#### Data to examine ####

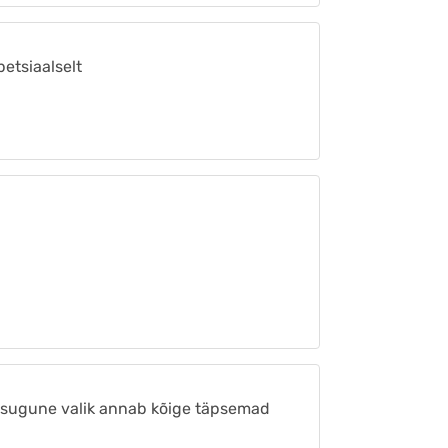
petsiaalselt
Missugune valik annab kõige täpsemad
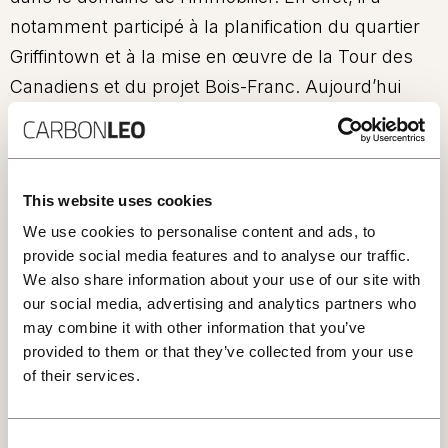
notamment participé à la planification du quartier
Griffintown et à la mise en œuvre de la Tour des
Canadiens et du projet Bois-Franc. Aujourd’hui
vice-président et associé chez Carbonleo, il est
impliqué dans tous les projets phares de
l’entreprise.
This website uses cookies
Au sein de l’entreprise, M. Marcotte est le pilier de
We use cookies to personalise content and ads, to
provide social media features and to analyse our traffic.
l’élaboration stratégique et de la mise en œuvre
We also share information about your use of our site with
architecturale des projets. Il est responsable de la
our social media, advertising and analytics partners who
gestion des ententes avec les acteurs municipaux
may combine it with other information that you’ve
ainsi qu’avec les consultants externes impliqués
provided to them or that they’ve collected from your use
of their services.
dans la planification et la réalisation des projets de
Carbonleo.
Consent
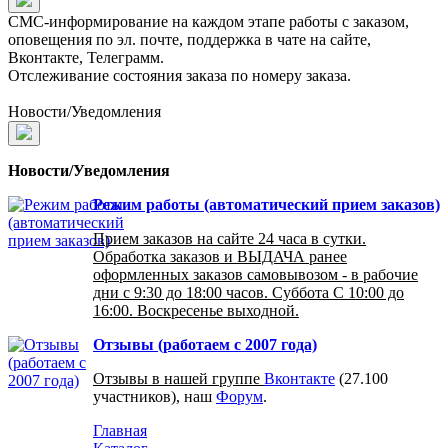
СМС-информирование на каждом этапе работы с заказом,
оповещения по эл. почте, поддержка в чате на сайте,
Вконтакте, Телеграмм.
Отслеживание состояния заказа по номеру заказа.
Новости/Уведомления
Новости/Уведомления
Режим работы (автоматический прием заказов)
Прием заказов на сайте 24 часа в сутки.
Обработка заказов и ВЫДАЧА ранее
оформленных заказов самовывозом - в рабочие
дни с 9:30 до 18:00 часов. Суббота С 10:00 до
16:00. Воскресенье выходной.
Отзывы (работаем с 2007 года)
Отзывы в нашей группе
Вконтакте
(27.100
участников), наш
Форум
.
Главная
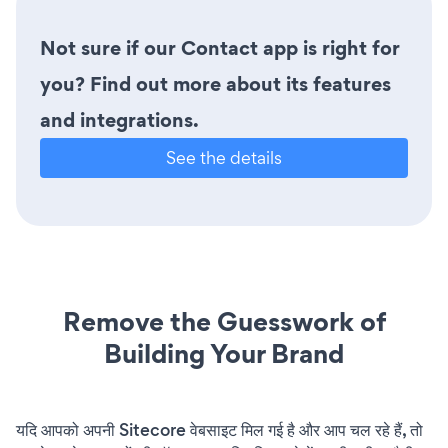
Not sure if our Contact app is right for
you? Find out more about its features
and integrations.
See the details
Remove the Guesswork of
Building Your Brand
यदि आपको अपनी Sitecore वेबसाइट मिल गई है और आप चल रहे हैं, तो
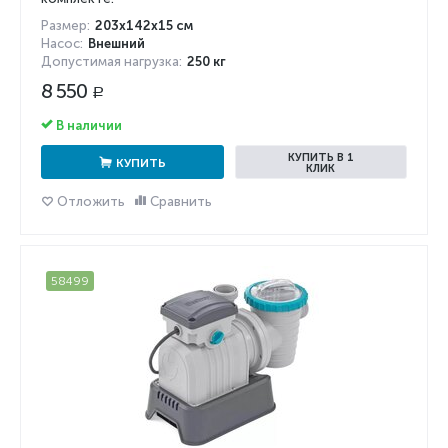
Размер:
203x142x15 см
Насос:
Внешний
Допустимая нагрузка:
250 кг
8 550
Р
В наличии
КУПИТЬ В 1
КУПИТЬ
КЛИК
Отложить
Сравнить
58499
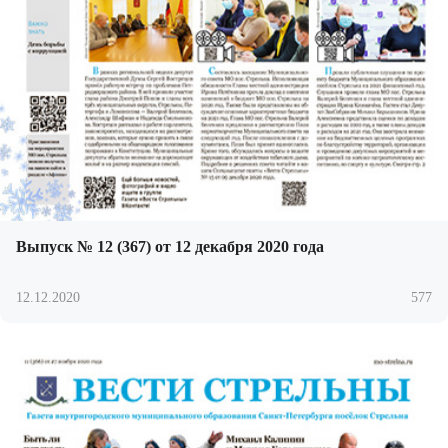
Выпуск № 12 (367) от 12 декабря 2020 года
12.12.2020
577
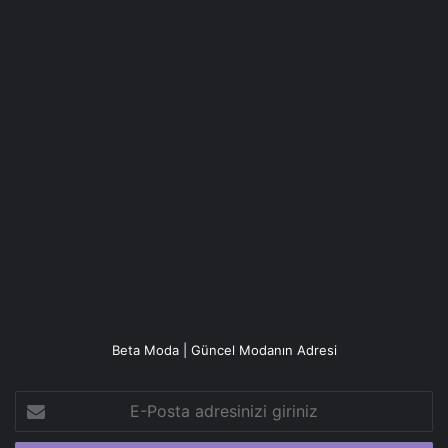
Beta Moda | Güncel Modanın Adresi
E-
Posta
adresinizi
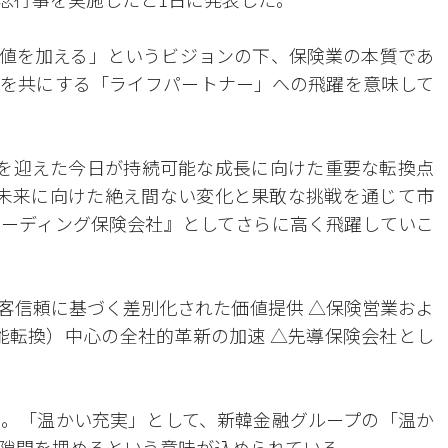
に新しい価値を加える」というビジョンの下、保険業の本質であ
を共にする「ライフパートナー」への飛躍を意味して
を迎えた今日が持続可能な成長に向けた重要な転換点
未来に向けた絶え間ない変化と果敢な挑戦を通じて市
ーディング保険会社』としてさらに高く飛躍していこ
客信頼に基づく差別化された価値提供 △保険営業およ
知能転換）中心の全社的革新の加速 △先導保険会社とし
。「温かい充実」として、新韓金融グループの「温か
隙間を埋めるという意味が込められている。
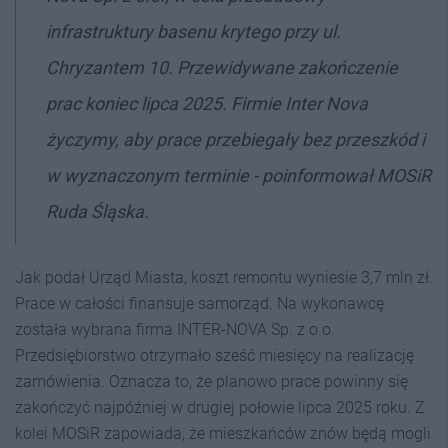
infrastruktury basenu krytego przy ul.
Chryzantem 10. Przewidywane zakończenie
prac koniec lipca 2025. Firmie Inter Nova
życzymy, aby prace przebiegały bez przeszkód i
w wyznaczonym terminie
- poinformował MOSiR
Ruda Śląska.
Jak podał Urząd Miasta, koszt remontu wyniesie 3,7 mln zł.
Prace w całości finansuje samorząd. Na wykonawcę
została wybrana firma INTER-NOVA Sp. z o.o.
Przedsiębiorstwo otrzymało sześć miesięcy na realizację
zamówienia. Oznacza to, że planowo prace powinny się
zakończyć najpóźniej w drugiej połowie lipca 2025 roku. Z
kolei MOSiR zapowiada, że mieszkańców znów będą mogli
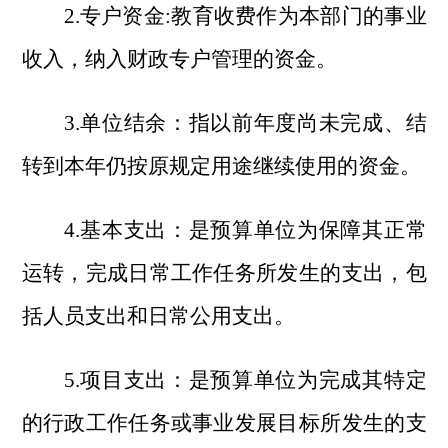
2.专户资金:教育收费作为本部门的事业
收入，纳入财政专户管理的资金。
3.单位结余：指以前年度尚未完成、结
转到本年仍按原规定用途继续使用的资金。
4.基本支出：是预算单位为保障其正常
运转，完成日常工作任务所发生的支出，包
括人员支出和日常公用支出。
5.项目支出：是预算单位为完成其特定
的行政工作任务或事业发展目标所发生的支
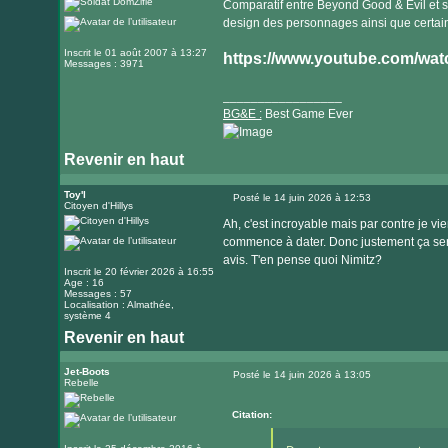
Comparatif entre Beyond Good & Evil et s
internet
design des personnages ainsi que cert
Inscrit le 01 août 2007 à 13:27
https://www.youtube.com/w
Messages : 3971
_________________
BG&E :
Best Game Ever
Revenir en haut
Visiter
le
Toy'l
Posté le 14 juin 2026 à 12:53
Citoyen d'Hillys
Message
site
Ah, c'est incroyable mais par contre je v
internet
commence à dater. Donc justement ça sera
avis. T'en pense quoi Nimitz?
Inscrit le 20 février 2026 à 16:55
Age : 16
Messages : 57
Localisation : Almathée,
système 4
Revenir en haut
Jet-Boots
Posté le 14 juin 2026 à 13:05
Rebelle
Message
Citation:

####

> [Assignment]: Copy each line of the data that contains the word "Отзывы", leaving the other lines out.

> [Output for this task]:
Отзывы (работаем с 2007 года)
Отзывы в нашей группе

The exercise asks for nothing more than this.